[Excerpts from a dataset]
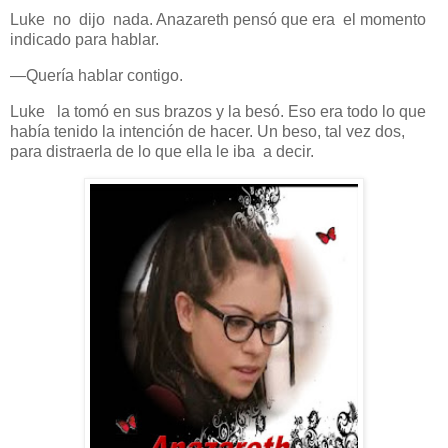
Luke no dijo nada. Anazareth pensó que era el momento
indicado para hablar.
—Quería hablar contigo.
Luke la tomó en sus brazos y la besó. Eso era todo lo que
había tenido la intención de hacer. Un beso, tal vez dos,
para distraerla de lo que ella le iba a decir.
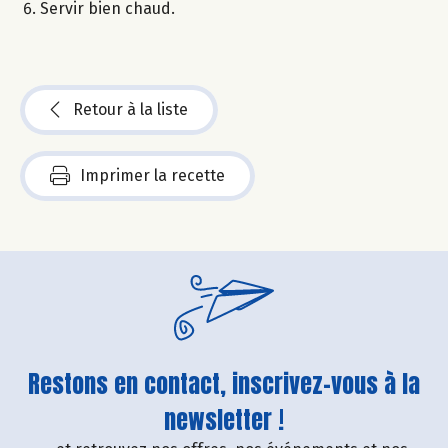
Servir bien chaud.
Retour à la liste
Imprimer la recette
Restons en contact, inscrivez-vous à la
newsletter !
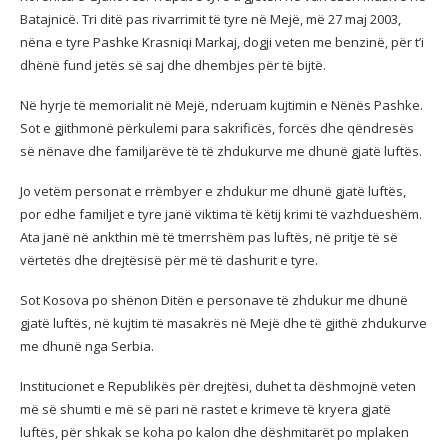
Batajnicë. Tri ditë pas rivarrimit të tyre në Mejë, më 27 maj 2003,
nëna e tyre Pashke Krasniqi Markaj, dogji veten me benzinë, për t’i
dhënë fund jetës së saj dhe dhembjes për të bijtë.
Në hyrje të memorialit në Mejë, nderuam kujtimin e Nënës Pashke.
Sot e gjithmonë përkulemi para sakrificës, forcës dhe qëndresës
së nënave dhe familjarëve të të zhdukurve me dhunë gjatë luftës.
Jo vetëm personat e rrëmbyer e zhdukur me dhunë gjatë luftës,
por edhe familjet e tyre janë viktima të këtij krimi të vazhdueshëm.
Ata janë në ankthin më të tmerrshëm pas luftës, në pritje të së
vërtetës dhe drejtësisë për më të dashurit e tyre.
Sot Kosova po shënon Ditën e personave të zhdukur me dhunë
gjatë luftës, në kujtim të masakrës në Mejë dhe të gjithë zhdukurve
me dhunë nga Serbia.
Institucionet e Republikës për drejtësi, duhet ta dëshmojnë veten
më së shumti e më së pari në rastet e krimeve të kryera gjatë
luftës, për shkak se koha po kalon dhe dëshmitarët po mplaken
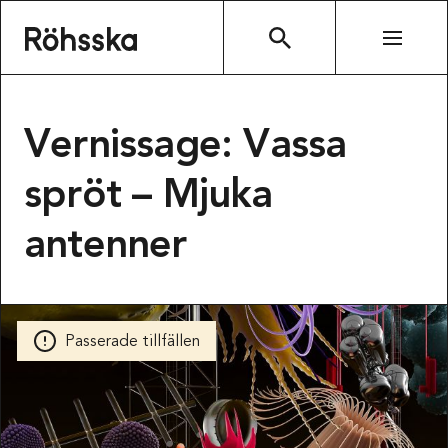
Röhsska museet
SÖK
Vernissage: Vassa
spröt – Mjuka
antenner
Passerade tillfällen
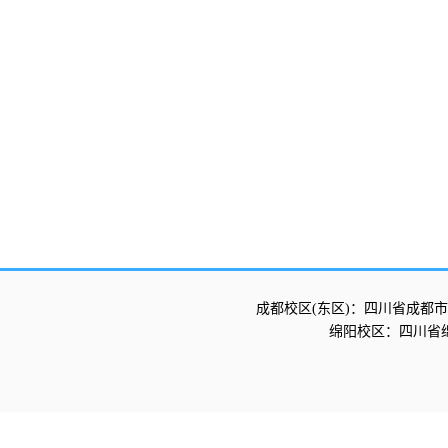
成都校区(东区)：四川省成都市
绵阳校区：四川省绵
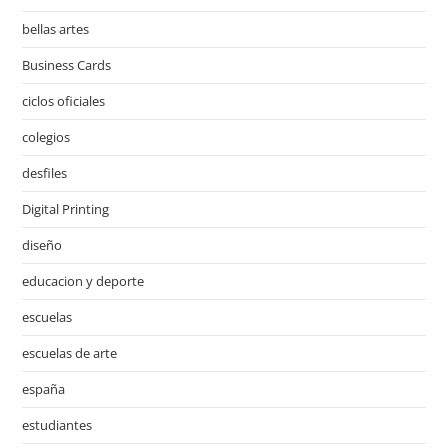
bellas artes
Business Cards
ciclos oficiales
colegios
desfiles
Digital Printing
diseño
educacion y deporte
escuelas
escuelas de arte
españa
estudiantes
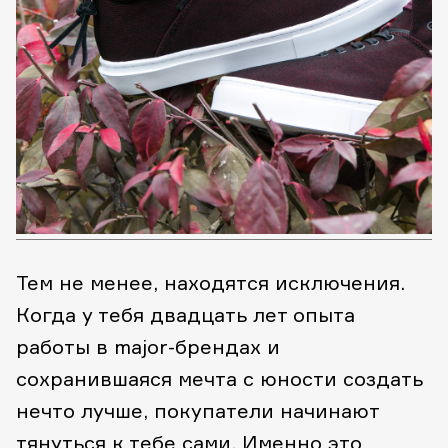
Тем не менее, находятся исключения
.
Когда у тебя
двадцать лет
опыта
работы
в
major-брендах
и
сохранившаяся
мечта с юности создать
нечто лучше
,
покупатели
начинают
тянуться к тебе сами
.
Именно это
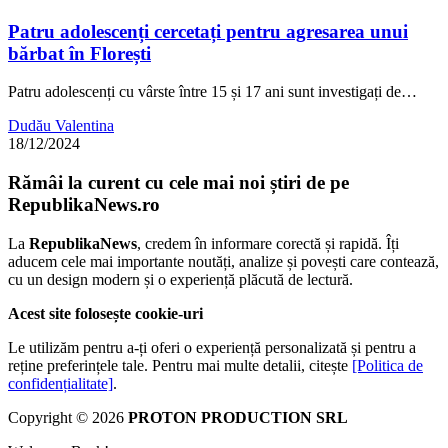
Patru adolescenți cercetați pentru agresarea unui
bărbat în Florești
Patru adolescenți cu vârste între 15 și 17 ani sunt investigați de…
Dudău Valentina
18/12/2024
Rămâi la curent cu cele mai noi știri de pe
RepublikaNews.ro
La
RepublikaNews
, credem în informare corectă și rapidă. Îți
aducem cele mai importante noutăți, analize și povești care contează,
cu un design modern și o experiență plăcută de lectură.
Acest site folosește cookie-uri
Le utilizăm pentru a-ți oferi o experiență personalizată și pentru a
reține preferințele tale. Pentru mai multe detalii, citește
[Politica de
confidențialitate]
.
Copyright © 2026
PROTON PRODUCTION SRL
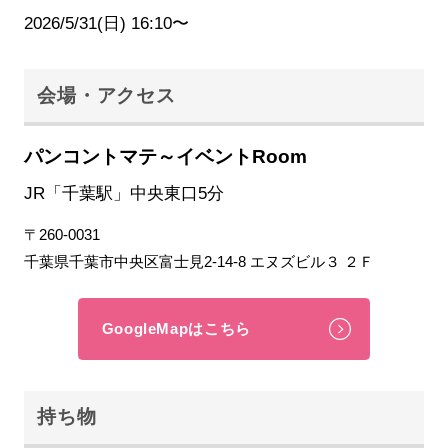
2026/5/31(日) 16:10〜
会場・アクセス
パンコントマテ～イベントRoom
JR「千葉駅」中央東口5分
〒260-0031
千葉県千葉市中央区富士見2-14-8 エヌズビル３ ２Ｆ
GoogleMapはこちら
持ち物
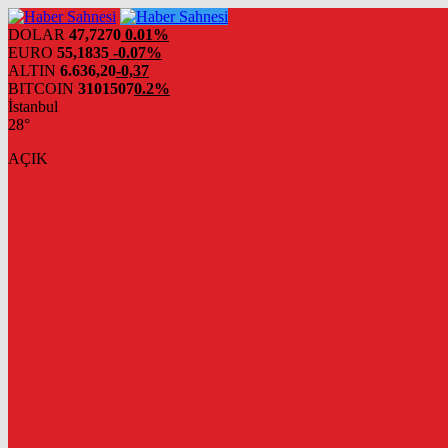
DOLAR
47,7270
0.01%
EURO
55,1835
-0.07%
ALTIN
6.636,20
-0,37
BITCOIN
3101507
0.2%
İstanbul
28°
AÇIK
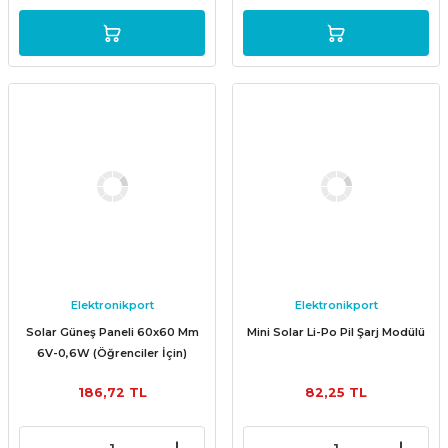
Elektronikport
Elektronikport
Solar Güneş Paneli 60x60 Mm
Mini Solar Li-Po Pil Şarj Modülü
6V-0,6W (Öğrenciler İçin)
186,72 TL
82,25 TL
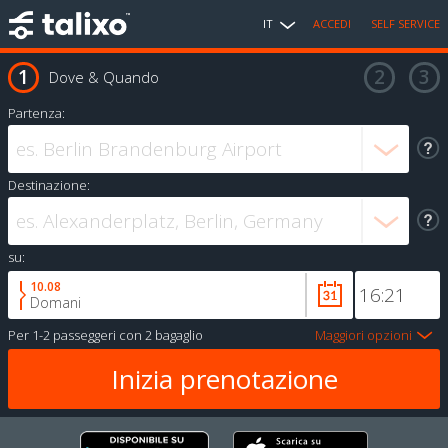
IT
ACCEDI
SELF SERVICE
Dove & Quando
Partenza:
Destinazione:
su:
10.08
Domani
Per
1-2 passeggeri
con
2 bagaglio
Maggiori opzioni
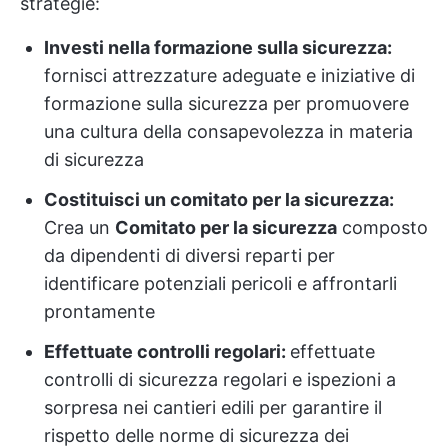
strategie:
Investi nella formazione sulla sicurezza:
fornisci attrezzature adeguate e iniziative di
formazione sulla sicurezza per promuovere
una cultura della consapevolezza in materia
di sicurezza
Costituisci un comitato per la sicurezza:
Crea un
Comitato per la sicurezza
composto
da dipendenti di diversi reparti per
identificare potenziali pericoli e affrontarli
prontamente
Effettuate controlli regolari:
effettuate
controlli di sicurezza regolari e ispezioni a
sorpresa nei cantieri edili per garantire il
rispetto delle norme di sicurezza dei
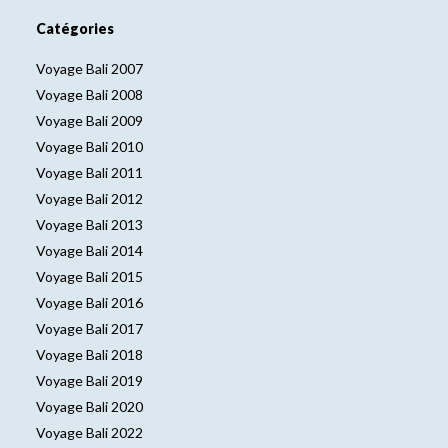
Catégories
Voyage Bali 2007
Voyage Bali 2008
Voyage Bali 2009
Voyage Bali 2010
Voyage Bali 2011
Voyage Bali 2012
Voyage Bali 2013
Voyage Bali 2014
Voyage Bali 2015
Voyage Bali 2016
Voyage Bali 2017
Voyage Bali 2018
Voyage Bali 2019
Voyage Bali 2020
Voyage Bali 2022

→ Work to be completed:
Copy out each line of the data in which the word "Patru" appears.

→ Exercise answer:
Patru adolescenți cercetați pentru agresarea unui
Patru adolescenți cu vârste între 15 și 17 ani sunt investigați de…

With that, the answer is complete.